Though her classmates call her Morticia and Ghoul Girl, Lily actually likes her work—the dead are good listeners, and they don't judge. Lily learns their stories, shares her worries with them as she makes up their faces, and embroiders pillows for their final rest. “The way I figure it,” says Lily, “a person's arrival into this world is about as unglamorous as it gets. The least I can do is dignify their departure."
 
Then, after a mysterious explosion burns down a neighborhood house long the source of weird stories, Lily and her friends poke around in the debris and come across the hatch to an underground vault. Inside, they find an injured teenage boy who has been trapped there for days. He has little memory of his life before the explosion and speaks in an odd, stilted manner that suggests limited interaction with the outside world. Yet the boy, Adam, feels there is something familiar about Lily—and Lily must admit that she feels a strange connection to him as well. Could Adam be the boy who, years ago, protected her from the bullying of a gang of neighborhood kids? But when she finds out that boy died shortly after their encounter, she realizes Adam couldn't be him…  could he? Where did Adam come from, anyway?

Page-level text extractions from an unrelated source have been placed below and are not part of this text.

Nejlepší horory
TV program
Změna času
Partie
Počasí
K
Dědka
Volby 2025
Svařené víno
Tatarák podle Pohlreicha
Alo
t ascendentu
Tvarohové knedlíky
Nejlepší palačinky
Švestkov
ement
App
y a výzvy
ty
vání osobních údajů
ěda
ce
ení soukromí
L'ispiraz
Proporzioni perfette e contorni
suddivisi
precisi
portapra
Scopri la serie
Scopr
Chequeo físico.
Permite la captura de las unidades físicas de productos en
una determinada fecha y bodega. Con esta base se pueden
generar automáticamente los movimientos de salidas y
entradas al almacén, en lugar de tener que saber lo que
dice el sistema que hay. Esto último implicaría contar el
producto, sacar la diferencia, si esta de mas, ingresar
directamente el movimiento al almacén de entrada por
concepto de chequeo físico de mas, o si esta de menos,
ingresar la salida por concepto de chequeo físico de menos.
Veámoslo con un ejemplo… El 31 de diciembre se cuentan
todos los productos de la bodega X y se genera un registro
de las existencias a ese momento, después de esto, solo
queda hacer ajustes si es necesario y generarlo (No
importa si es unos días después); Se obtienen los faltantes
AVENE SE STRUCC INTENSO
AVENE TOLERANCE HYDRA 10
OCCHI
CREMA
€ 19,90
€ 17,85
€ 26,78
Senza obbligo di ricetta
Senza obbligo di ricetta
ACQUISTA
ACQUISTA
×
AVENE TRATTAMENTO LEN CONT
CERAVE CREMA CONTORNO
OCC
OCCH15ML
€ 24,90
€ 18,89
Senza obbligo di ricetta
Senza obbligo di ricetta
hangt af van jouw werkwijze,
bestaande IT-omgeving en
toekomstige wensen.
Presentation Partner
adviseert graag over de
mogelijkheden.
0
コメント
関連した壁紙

And, most importantly, why was he kept prisoner by his own father?
 
Within days of the explosion, my night terrors returned with a vengeance. 
In them I was falling, always falling, until I heard the crack of bone and woke screaming, 
my hair plastered to my sweat-drenched cheeks. 

I knew I’d only find peace when I’d put the question of Adam’s fate to rest once and for all. 
It became my obsession. . . .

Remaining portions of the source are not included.